> [Assigned task]:
What is needed is an exact copy of the lines in the entries below from the one holding "30ml - $872 (Agotado)" through the one holding "noblepalacehalong", pictures excluded.

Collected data
═══
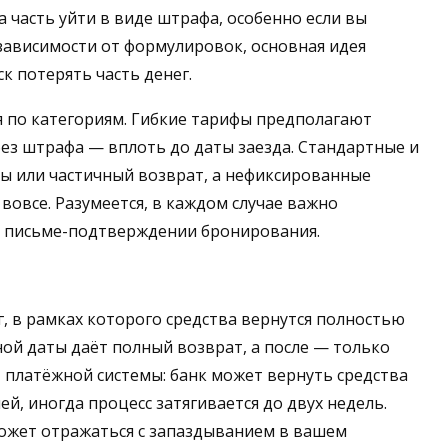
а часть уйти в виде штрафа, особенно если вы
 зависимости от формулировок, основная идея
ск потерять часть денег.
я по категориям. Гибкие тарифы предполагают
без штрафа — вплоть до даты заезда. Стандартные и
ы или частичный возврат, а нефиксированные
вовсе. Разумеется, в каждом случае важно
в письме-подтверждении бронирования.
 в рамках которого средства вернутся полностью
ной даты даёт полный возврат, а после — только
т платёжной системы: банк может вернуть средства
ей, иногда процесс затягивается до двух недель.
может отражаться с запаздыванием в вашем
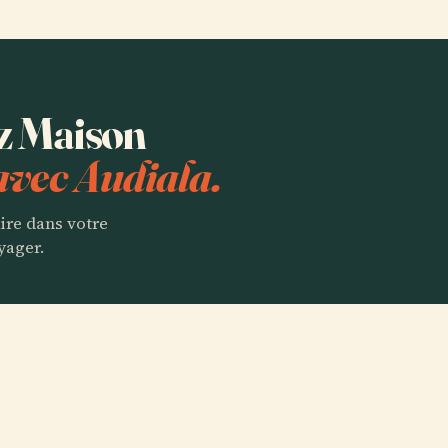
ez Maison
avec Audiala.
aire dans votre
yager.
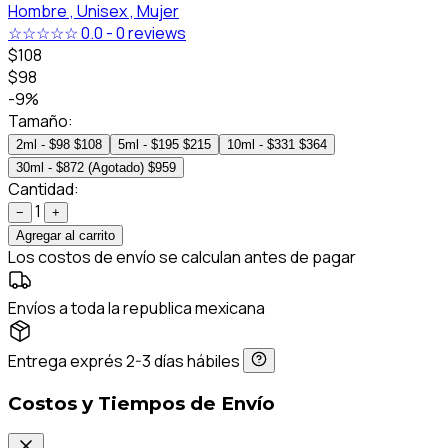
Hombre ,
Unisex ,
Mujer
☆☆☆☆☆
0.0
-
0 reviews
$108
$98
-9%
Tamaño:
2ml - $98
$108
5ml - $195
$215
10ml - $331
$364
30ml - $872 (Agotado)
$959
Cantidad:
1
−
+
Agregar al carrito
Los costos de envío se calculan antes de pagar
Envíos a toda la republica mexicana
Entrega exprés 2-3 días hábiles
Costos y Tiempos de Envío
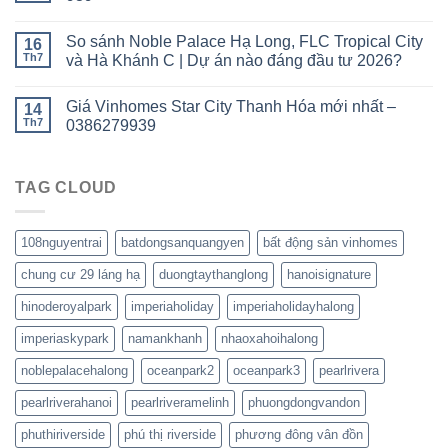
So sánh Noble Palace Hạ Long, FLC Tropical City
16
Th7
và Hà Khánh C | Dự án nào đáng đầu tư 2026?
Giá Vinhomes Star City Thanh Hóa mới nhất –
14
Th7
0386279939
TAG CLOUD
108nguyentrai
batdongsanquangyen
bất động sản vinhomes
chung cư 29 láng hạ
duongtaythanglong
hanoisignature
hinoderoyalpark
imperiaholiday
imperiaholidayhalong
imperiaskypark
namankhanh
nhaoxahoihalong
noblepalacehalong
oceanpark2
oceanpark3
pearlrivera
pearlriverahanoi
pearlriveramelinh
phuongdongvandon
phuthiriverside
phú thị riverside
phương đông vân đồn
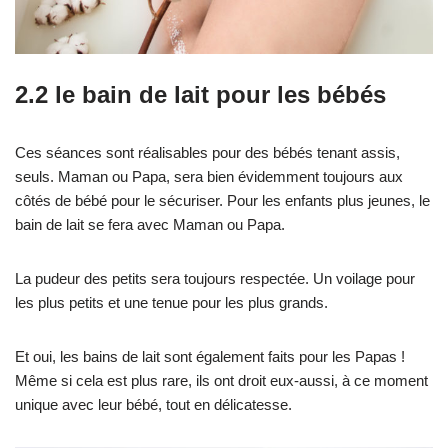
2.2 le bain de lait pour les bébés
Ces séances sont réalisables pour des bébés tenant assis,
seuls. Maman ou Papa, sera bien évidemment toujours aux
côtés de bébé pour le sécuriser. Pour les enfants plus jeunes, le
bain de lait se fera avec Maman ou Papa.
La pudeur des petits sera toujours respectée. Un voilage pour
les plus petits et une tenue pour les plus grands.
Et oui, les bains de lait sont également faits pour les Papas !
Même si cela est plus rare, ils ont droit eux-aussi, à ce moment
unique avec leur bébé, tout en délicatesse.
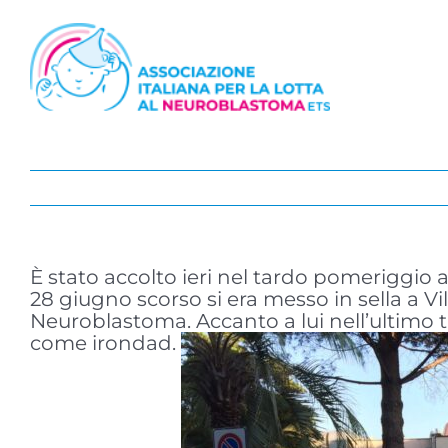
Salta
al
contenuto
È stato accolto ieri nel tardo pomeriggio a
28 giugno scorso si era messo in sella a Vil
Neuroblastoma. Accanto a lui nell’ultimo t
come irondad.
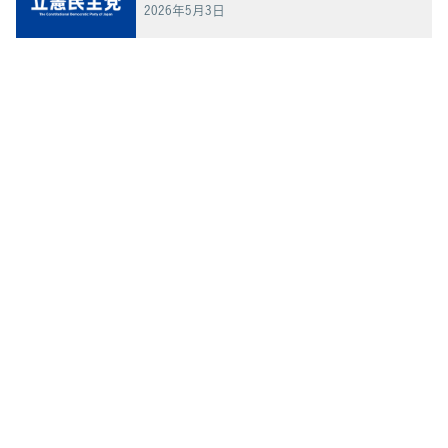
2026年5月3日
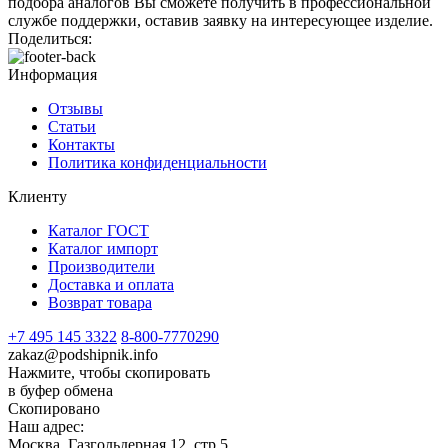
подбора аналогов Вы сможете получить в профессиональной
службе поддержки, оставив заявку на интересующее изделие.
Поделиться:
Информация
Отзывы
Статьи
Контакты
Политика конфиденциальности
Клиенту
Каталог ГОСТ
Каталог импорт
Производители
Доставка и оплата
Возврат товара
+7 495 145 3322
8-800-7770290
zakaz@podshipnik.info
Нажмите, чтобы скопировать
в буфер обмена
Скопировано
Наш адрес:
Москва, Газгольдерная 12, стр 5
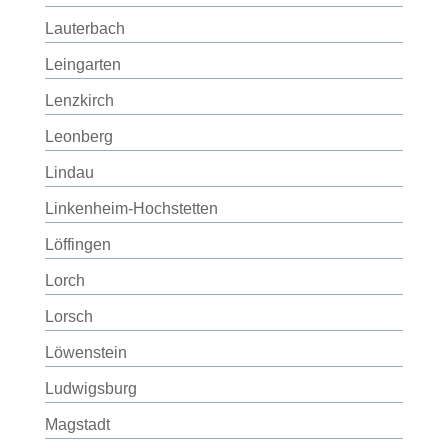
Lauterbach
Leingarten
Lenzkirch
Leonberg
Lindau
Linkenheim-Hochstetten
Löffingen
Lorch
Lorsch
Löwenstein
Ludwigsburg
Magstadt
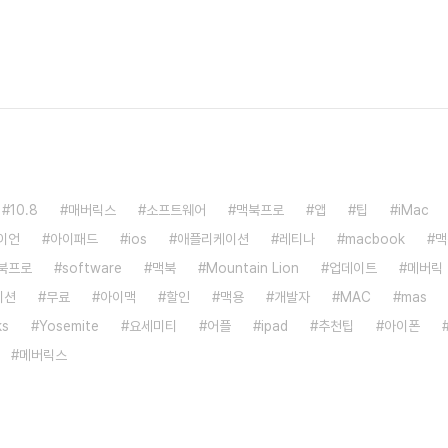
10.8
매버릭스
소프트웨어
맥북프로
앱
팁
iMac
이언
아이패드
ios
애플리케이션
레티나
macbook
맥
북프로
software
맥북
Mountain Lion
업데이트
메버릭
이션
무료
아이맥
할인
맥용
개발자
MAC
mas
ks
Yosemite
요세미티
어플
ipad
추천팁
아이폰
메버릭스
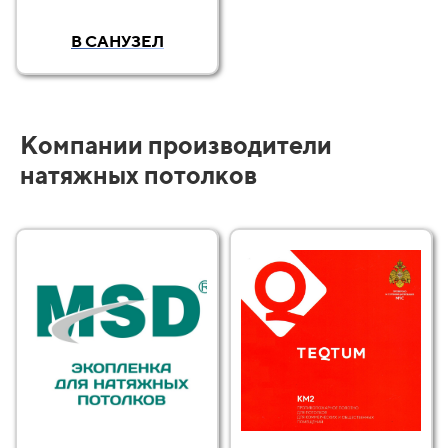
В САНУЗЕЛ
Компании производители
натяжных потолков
═══
> [Answer to this task]:
30ml - $872 (Agotado)
$959
Cantidad:
1
−
+
Agregar al carrito
Los costos de envío se calculan antes de pagar
Envíos a toda la republica mexicana
Entrega exprés 2-3 días hábiles
Costos y Tiempos de Envío
So sánh Noble Palace Hạ Long, FLC Tropical City
16
Th7
và Hà Khánh C | Dự án nào đáng đầu tư 2026?
Giá Vinhomes Star City Thanh Hóa mới nhất –
14
Th7
0386279939
TAG CLOUD
108nguyentrai
batdongsanquangyen
bất động sản vinhomes
chung cư 29 láng hạ
duongtaythanglong
hanoisignature
hinoderoyalpark
imperiaholiday
imperiaholidayhalong
imperiaskypark
namankhanh
nhaoxahoihalong
noblepalacehalong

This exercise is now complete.